Ferguson reached up to his shoulder, and his gun went flying approximately three or four feet away. As soon as he hit the cat, the creature jumped off and ran to the cornfield on his right. It stopped about five or 10 feet away in a crouched position. Ferguson says he believes the cat was still trying to figure out exactly what he was due to his camouflage, which he believes is a big reason the cat jumped on him in the first place.

Ferguson couldn’t reach his gun, but he could reach his camera that he had brought along, and so he took a photo of the bobcat. As soon as Ferguson went for his gun, the cat was gone.

Ferguson estimates the bobcat weighed between 35 and 40 pounds.

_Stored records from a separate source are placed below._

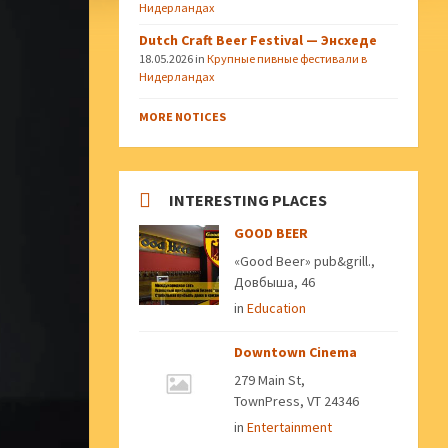
Нидерландах
Dutch Craft Beer Festival — Энсхеде
18.05.2026
in
Крупные пивные фестивали в
Нидерландах
MORE NOTICES
INTERESTING PLACES
GOOD BEER
«Good Beer» pub&grill.,
Довбыша, 46
in
Education
Downtown Cinema
279 Main St,
TownPress, VT 24346
in
Entertainment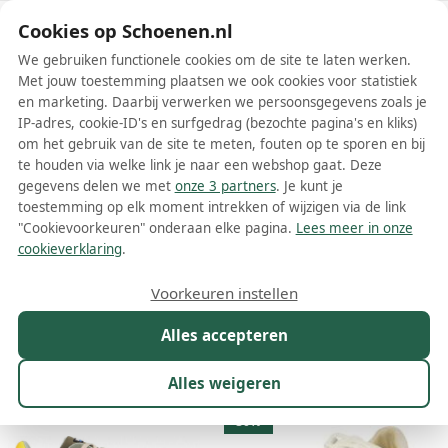
Schoenen.nl
Cookies op Schoenen.nl
We gebruiken functionele cookies om de site te laten werken.
Met jouw toestemming plaatsen we ook cookies voor statistiek
en marketing. Daarbij verwerken we persoonsgegevens zoals je
IP-adres, cookie-ID's en surfgedrag (bezochte pagina's en kliks)
om het gebruik van de site te meten, fouten op te sporen en bij
Wis filters
Alle filters
te houden via welke link je naar een webshop gaat. Deze
gegevens delen we met
onze 3 partners
. Je kunt je
Blauer lage sneakers
toestemming op elk moment intrekken of wijzigen via de link
"Cookievoorkeuren" onderaan elke pagina.
Lees meer in onze
Meer lezen
cookieverklaring
.
Hoge sneakers
Lage sneakers
Voorkeuren instellen
Alles accepteren
Maat
Merk
1
Kleur
Prijs
Geslacht
M
Alles weigeren
122 resultaten:
30%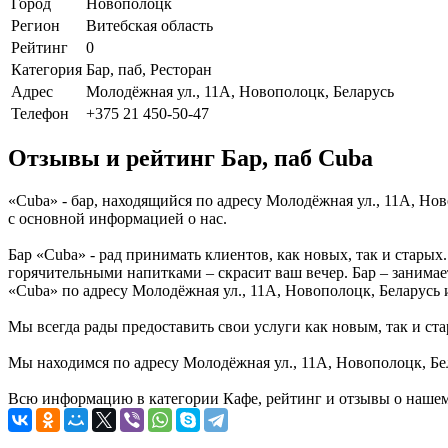
Город
Новополоцк
Регион
Витебская область
Рейтинг
0
Категория
Бар, паб, Ресторан
Адрес
Молодёжная ул., 11А, Новополоцк, Беларусь
Телефон
+375 21 450-50-47
Отзывы и рейтинг Бар, паб Cuba
«Cuba» - бар, находящийся по адресу Молодёжная ул., 11А, Но
с основной информацией о нас.
Бар «Cuba» - рад принимать клиентов, как новых, так и старых
горячительными напитками – скрасит ваш вечер. Бар – занимае
«Cuba» по адресу Молодёжная ул., 11А, Новополоцк, Беларусь 
Мы всегда рады предоставить свои услуги как новым, так и ста
Мы находимся по адресу Молодёжная ул., 11А, Новополоцк, Бел
Всю информацию в категории Кафе, рейтинг и отзывы о нашем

While the cat hadn’t caused significant damage, Ferguson did have a puncture wound on his left middle finger, which was enough for him to immediately get a rabies shot. Several years ago, Ferguson believed he was bitten by a bat, and so he knew the dangers of rabies.

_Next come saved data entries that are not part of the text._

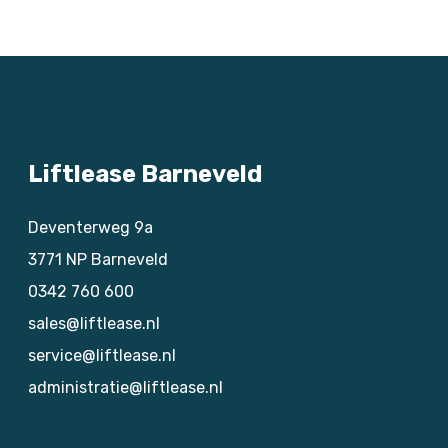
Liftlease Barneveld
Deventerweg 9a
3771 NP
Barneveld
0342 760 600
sales@liftlease.nl
service@liftlease.nl
administratie@liftlease.nl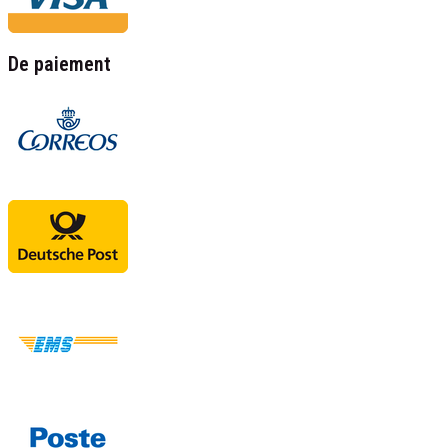
De paiement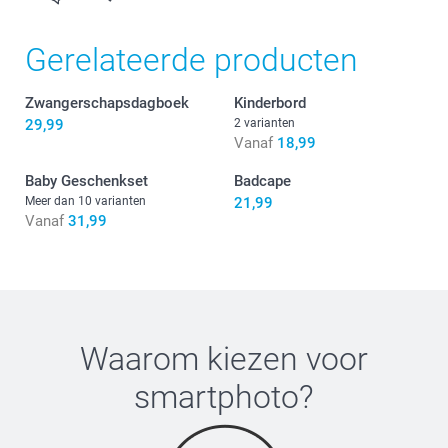
Gerelateerde producten
Zwangerschapsdagboek
Kinderbord
29,99
2 varianten
Vanaf
18,99
Baby Geschenkset
Badcape
Meer dan 10 varianten
21,99
Vanaf
31,99
Waarom kiezen voor
smartphoto
?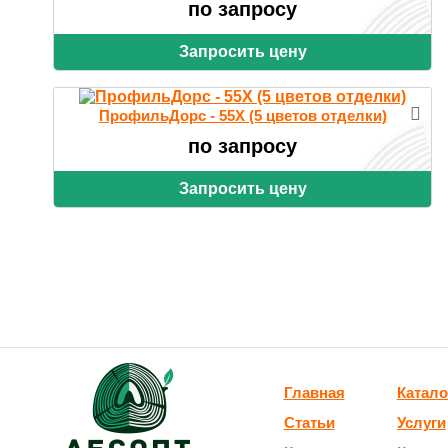
по запросу
Запросить цену
ПрофильДорс - 55X (5 цветов отделки)
по запросу
Запросить цену
Главная
Катало
Статьи
Услуги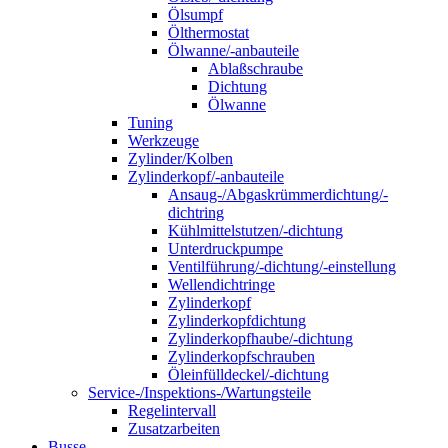
Ölsumpf
Ölthermostat
Ölwanne/-anbauteile
Ablaßschraube
Dichtung
Ölwanne
Tuning
Werkzeuge
Zylinder/Kolben
Zylinderkopf/-anbauteile
Ansaug-/Abgaskrümmerdichtung/-
dichtring
Kühlmittelstutzen/-dichtung
Unterdruckpumpe
Ventilführung/-dichtung/-einstellung
Wellendichtringe
Zylinderkopf
Zylinderkopfdichtung
Zylinderkopfhaube/-dichtung
Zylinderkopfschrauben
Öleinfülldeckel/-dichtung
Service-/Inspektions-/Wartungsteile
Regelintervall
Zusatzarbeiten
Busse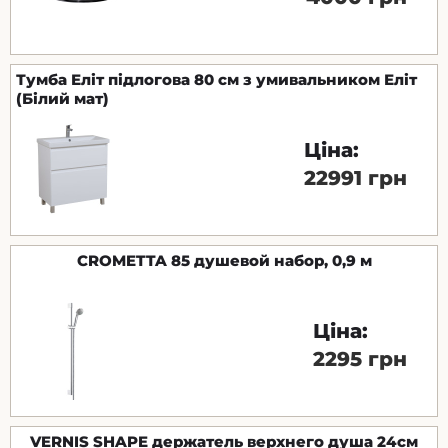
Тумба Еліт підлогова 80 см з умивальником Еліт
(Білий мат)
Ціна:
22991 грн
CROMETTA 85 душевой набор, 0,9 м
Ціна:
2295 грн
VERNIS SHAPE держатель верхнего душа 24см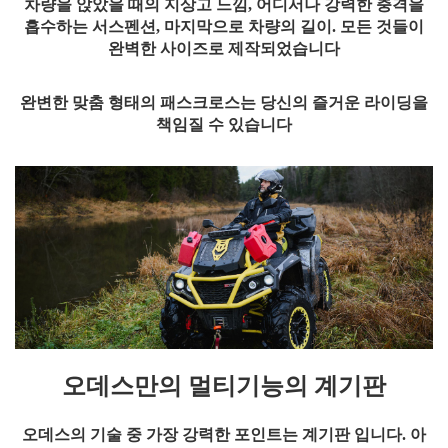
차량을 앉았을 때의 지상고 느낌
,
어디서나 강력한 충격을
흡수하는 서스펜션
,
마지막으로 차량의 길이
.
모든 것들이
완벽한 사이즈로 제작되었습니다
완변한 맞춤 형태의 패스크로스는 당신의 즐거운 라이딩을
책임질 수 있습니다
오데스만의 멀티기능의 계기판
오데스의 기술 중 가장 강력한 포인트는 계기판 입니다
.
아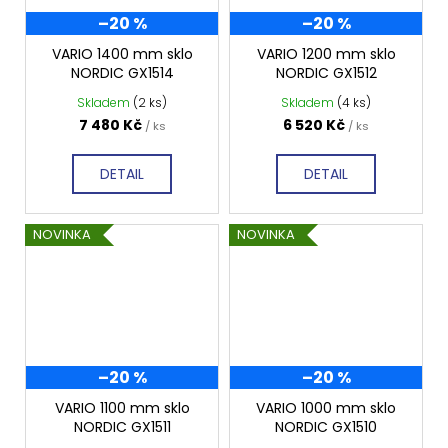
–20 %
–20 %
VARIO 1400 mm sklo
VARIO 1200 mm sklo
NORDIC GX1514
NORDIC GX1512
Skladem
(2 ks)
Skladem
(4 ks)
7 480 Kč
6 520 Kč
/ ks
/ ks
DETAIL
DETAIL
NOVINKA
NOVINKA
–20 %
–20 %
VARIO 1100 mm sklo
VARIO 1000 mm sklo
NORDIC GX1511
NORDIC GX1510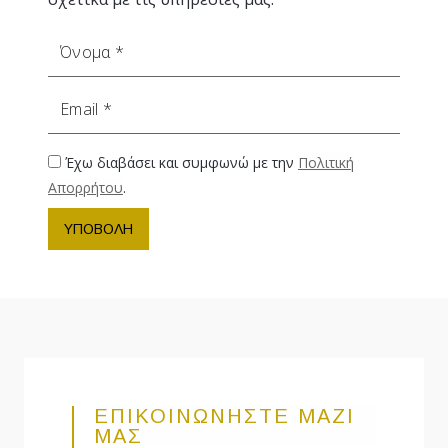
Όνομα
Email
Έχω διαβάσει και συμφωνώ με την
Πολιτική
Απορρήτου
.
ΥΠΟΒΟΛΗ
ΕΠΙΚΟΙΝΩΝΗΣΤΕ ΜΑΖΙ
ΜΑΣ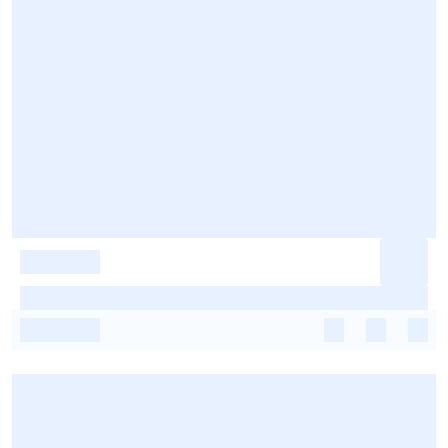
-
-
-
-
-
-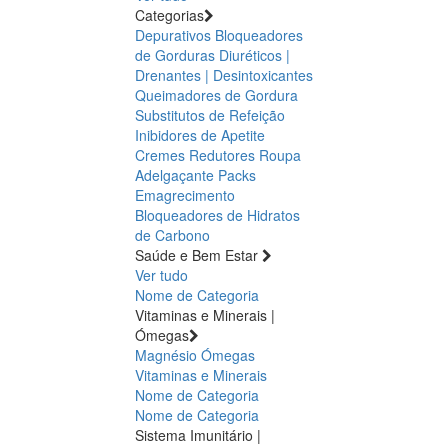
Categorias
Depurativos
Bloqueadores
de Gorduras
Diuréticos |
Drenantes | Desintoxicantes
Queimadores de Gordura
Substitutos de Refeição
Inibidores de Apetite
Cremes Redutores
Roupa
Adelgaçante
Packs
Emagrecimento
Bloqueadores de Hidratos
de Carbono
Saúde e Bem Estar
Ver tudo
Nome de Categoria
Vitaminas e Minerais |
Ómegas
Magnésio
Ómegas
Vitaminas e Minerais
Nome de Categoria
Nome de Categoria
Sistema Imunitário |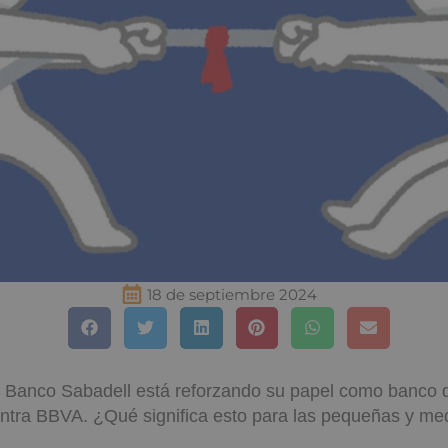
18 de septiembre 2024
Banco Sabadell está reforzando su papel como banco 
ontra BBVA. ¿Qué significa esto para las pequeñas y me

“It kills you,” said Ferguson. “If you get rabies, you’re dead. There’s no cure for it, and I’d rather be safe than sorry.”

Doctors also gave Ferguson antibiotics.

Ferguson advises hunters to always be aware of their surroundings, and if they are injured, play it safe and get a rabies shot. He also suggests using trail cameras to get an idea of what animals are present in a particular area.

While Ferguson didn’t get any turkeys that day, it’s safe to say he did bag a great story.